E qui sta la ragione del fervore “riformatore” che ormai unifica tutto il ceto politico.
“Si è fatta strada, non per caso e non innocentemente – recita il documento La Via Maestra- l’idea che questa Costituzione sia superata; che essa impedisca l’ammodernamento del nostro Paese; che i diritti individuali e collettivi siano un freno allo sviluppo economico; che la solidarietà sia parola vuota; che i drammi e la disperazione di individui e famiglie siano un prezzo inevitabile da pagare; che la partecipazione politica e il Parlamento siano ostacoli; che il governo debba essere solo efficienza della politica economica al servizio degli investitori; che la vera Costituzione sia, dunque, un’altra: sia il Diktat dei mercati al quale tutto il resto deve subordinarsi. In una parola: s’è fatta strada l’idea che la democrazia abbia fatto il suo tempo e che si sia ormai in un tempo post-democratico: il tempo della sostituzione del governo della “tecnica” economico-finanziaria al governo della “politica” democratica. Così, si spiegano le “ineludibili riforme” – come sono state definite –, ineludibili per passare da una Costituzione all’altra. “[9]
Ebbene noi a quest’idea che la Democrazia abbia fatto il suo tempo non vogliamo rassegnarci. Noi abbiamo un patrimonio da rivendicare, un patrimonio prezioso, che ci è stato consegnato dai martiri della Resistenza, sul quale abbiamo costruito la nostra identità come Comunità di uomini liberi organizzata in Stato e siamo convinti che non sarà possibile smantellare i caratteri originali e antifascisti della nostra Costituzione. L’impresa della grande controriforma è destinata all’insuccesso, perchè la Costituzione italiana non è scritta sulla sabbia, i suoi principi fondamentali sono incisi, per dirla con parole di Calamandrei, sulla “roccia di un patto giurato fra uomini liberi che volontari si adunarono per dignità, non per odio, decisi a riscattare la vergogna ed il terrore del mondo”.
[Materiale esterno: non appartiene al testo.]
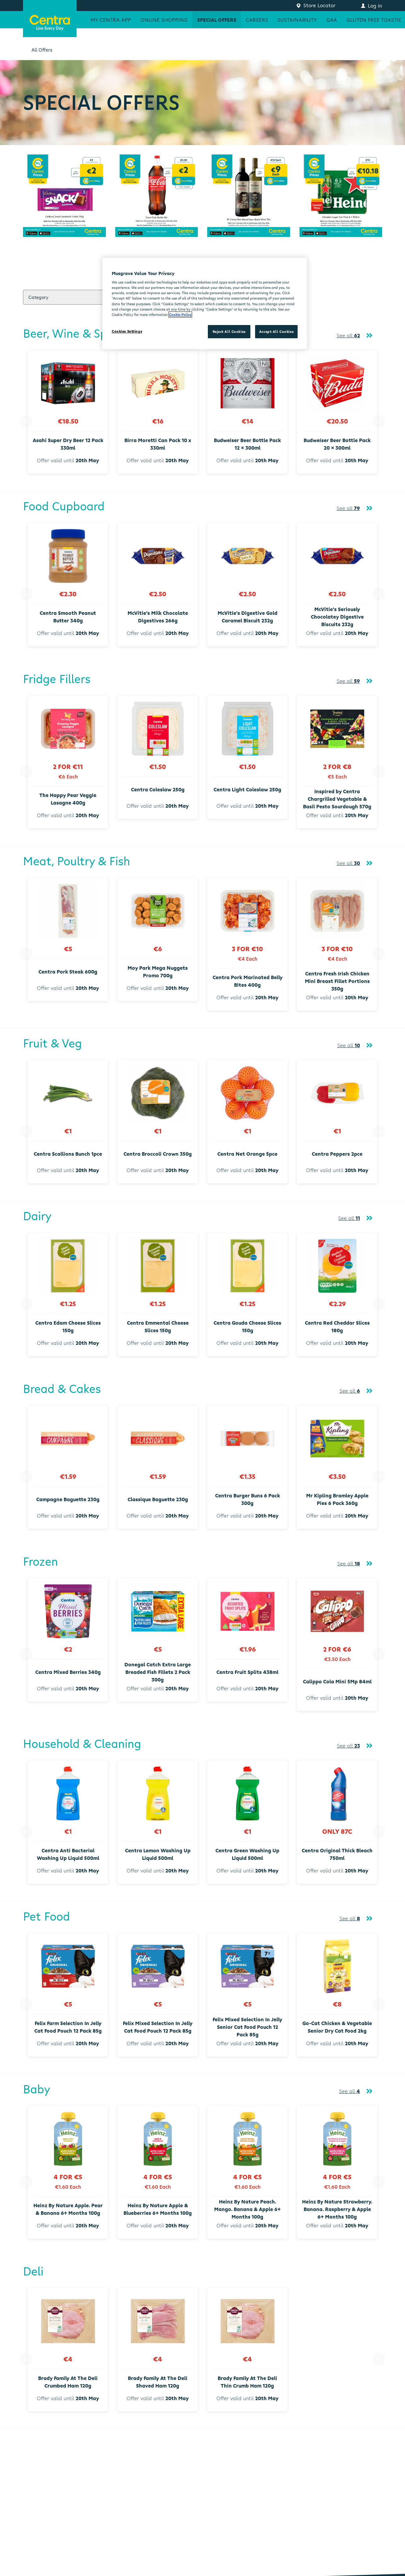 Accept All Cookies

Questo Patto saprà resistere alle sfide che ci impone il tempo presente.
Viva la Resistenza!
Viva la Liberazione!
Ora e sempre Resistenza!
* Intervento ad Agliana, 25 aprile 2014
[1]. Si tratta della legge 20 luglio 2000 n. 211
[2]. Cfr Corriere della Sera, 12 dicembre 2007.
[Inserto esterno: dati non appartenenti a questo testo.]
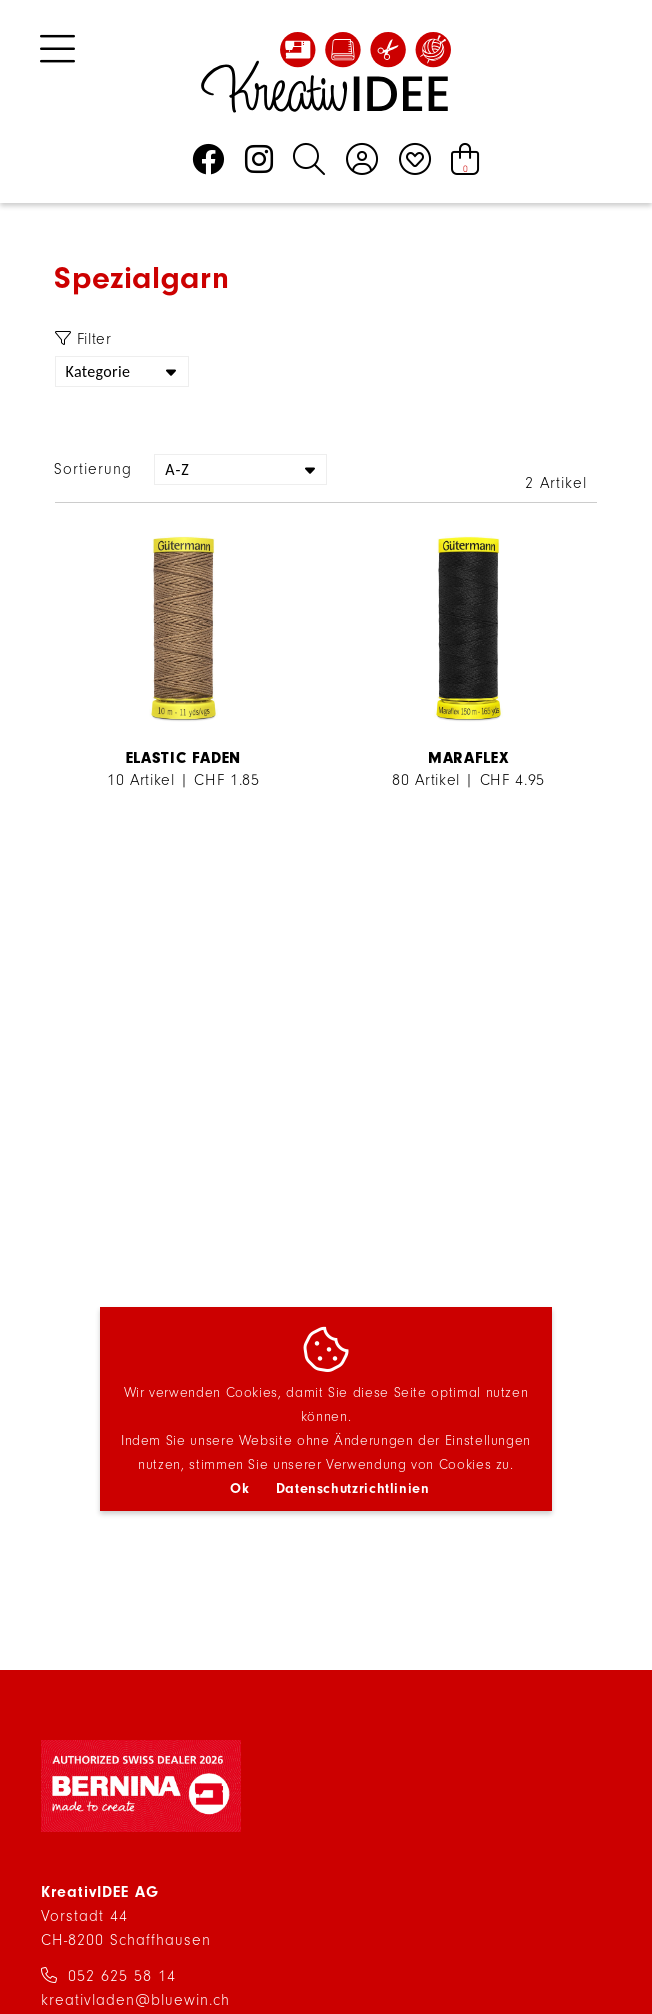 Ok (239, 1488)
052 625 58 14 (122, 1976)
[3]. Il Comitato referendario presieduto ed animato dall’ex Presidente della Repubblica, Oscar Luigi Scalfaro, ottenne una vittoria storica alla consultazione del 25 e 26 giugno 2006, cancellando la controriforma della Costituzione approvata dal Parlamento: i voti contrari all’approvazione della riforma furono 15.791.293 (pari al 61,32% dei votanti), mentre quelli favorevoli furono 9.962.348 (pari al 38,68%).
[4]. Si tratta della legge 24 dicembre 1925 n. 2263, in Gazzetta del Regno 29 dicembre 1925.
[5]. Si tratta dell’art. 1, comma 15 della L.15 luglio 2009, n. 94,che la Corte Costituzionale ha dichiarato illegittimo con la sentenza 20 luglio 2011 n. 245
[6]. Si trattava dell’art. 45, lett. F, inserito nel disegno di legge che ha dato vita alla L. 15 luglio 2009, n. 94
[7]. Con la sentenza n. 1 depositata il 13 gennaio 2014
[8].Il riferimento è all’album di Edoardo Bennato, Burattino senza fili, uscito nel 1977 e alla canzone Mangiafuoco: Non si scherza, non è un gioco sta arrivando Mangiafuoco/ lui comanda e muove i fili/ fa ballare i burattini/State attenti tutti quanti/non fa tanti complimenti/ chi non balla, o balla male/lui lo manda all’ospedale/Ma se scopre che tu i fili non ce l’hai/se si accorge che il ballo non lo fai/allora sono guai!
[9]. Così recita il documento, La Via Maestra, firmato da Lorenza Carlassare, Don Luigi Ciotti, Maurizio Landini, Stefano Rodotà, Gustavo Zagrebelsky con il quale è stata convocata la manifestazione del 12 ottobre 2013 a Roma.